> **Work instructions**: The answer must consist of every line from the entries that holds the word "benefici".

Segment Open

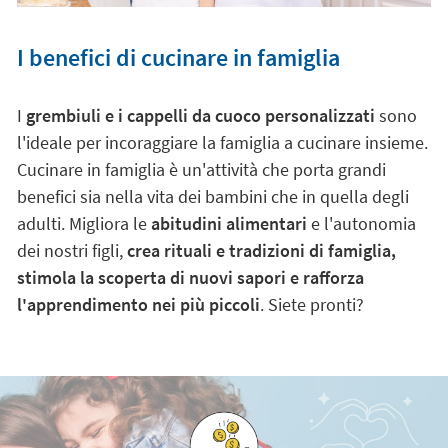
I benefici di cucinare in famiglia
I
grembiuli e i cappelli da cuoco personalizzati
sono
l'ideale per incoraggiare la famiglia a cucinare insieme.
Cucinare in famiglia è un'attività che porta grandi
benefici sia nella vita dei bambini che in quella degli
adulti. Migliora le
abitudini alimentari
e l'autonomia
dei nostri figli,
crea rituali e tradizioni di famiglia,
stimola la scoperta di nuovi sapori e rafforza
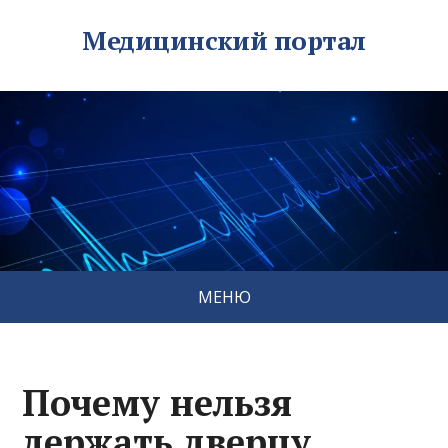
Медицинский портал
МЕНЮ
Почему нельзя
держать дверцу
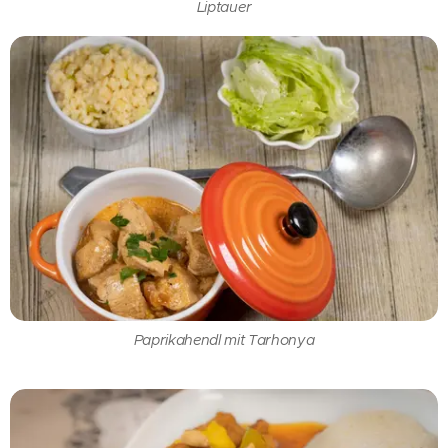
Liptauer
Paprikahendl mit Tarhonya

Segment Closed
Segment Open

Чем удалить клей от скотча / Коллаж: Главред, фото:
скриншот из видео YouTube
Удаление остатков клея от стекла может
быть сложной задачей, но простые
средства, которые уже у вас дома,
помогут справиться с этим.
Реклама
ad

Segment Closed

> **Written reply**:
I benefici di cucinare in famiglia
benefici sia nella vita dei bambini che in quella degli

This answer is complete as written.